Tuning the architecture and performance of multifarious benzoxazine resin based on guaiacol and polyethylenimine

Abstract

Molecular designing flexibility offered by benzoxazine chemistry, has been utilized to synthesize side-chain benzoxazine functionalized resins, in one-step approach via reaction of polyethylenimine (PEI) and guaiacol. The functionalization of polyethylenimine bearing amine functionalities, with benzoxazine groups as side-chains, is expected to confer a densely cross-linked network in the resulting thermoset. In the present work, guaiacol has been chosen as bio-based phenol, and polyethylenimine enriched with primary, secondary, tertiary amine groups, has been employed as an amine co-reactant. The reactants stoichiometry (phenol: amine: paraformaldehyde) has been varied from 2:1:4 to 20:1:40 molar ratio, resulting in a series of side-chain type guaiacol based benzoxazine-functionalized polyethylenimine resins (G-pei), which differ in percentage of oxazine functionalization.

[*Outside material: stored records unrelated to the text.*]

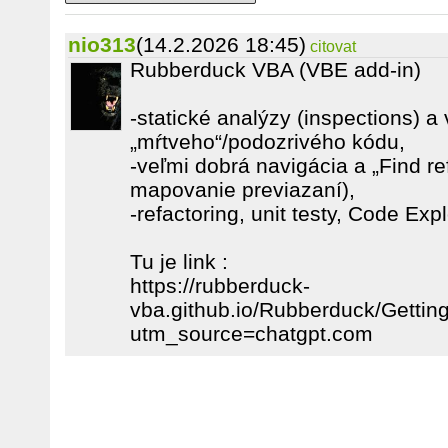
nio313
(14.2.2026 18:45)
citovat
Rubberduck VBA (VBE add-in)
-statické analýzy (inspections) a 
„mŕtveho“/podozrivého kódu,
-veľmi dobrá navigácia a „Find re
mapovanie previazaní),
-refactoring, unit testy, Code Expl
Tu je link :
https://rubberduck-
vba.github.io/Rubberduck/Gettin
utm_source=chatgpt.com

All the resins prepared have been characterized using FTIR, 1H, 13C NMR spectroscopies, and the evolution of oxazine functionalization in the resins has been monitored via 1H NMR spectroscopy. The polymerization behaviour in resins has been evidenced using non-isothermal DSC studies, which reveals that G-pei resins exhibit peak polymerization temperature (Tpeak) below 200 °C. Temperature sweep rheological experiments have been performed to obtain flow behaviour and processing window of the developed resins, where an evident reduction in the viscosity of resins has been observed around 100 °C, thereby making it an appropriate temperature for processing. The influence of polar groups on the surface property of thermosets has been investigated by performing contact angle measurements, which reveals the hydrophilic nature of prepared thermosets. Thermal degradation behaviour of the multifarious bio-based thermosets, has been studied using thermogravimetric analysis, where maximum degradation temperature (Tmax) for the cured specimens has been found to be above 300 °C, with a high char yield (30–50%). The influence of dense network on the glass transition temperature of thermosets, has been additionally studied by DSC experiments. The adhesive performance of side-chain type benzoxazine-functionalized polyethylenimine resins, enriched with oxazine functionalities as well as polar groups, has been evaluated by lap shear strength values, which have been observed in the range of 22 to 49 Kg/cm2.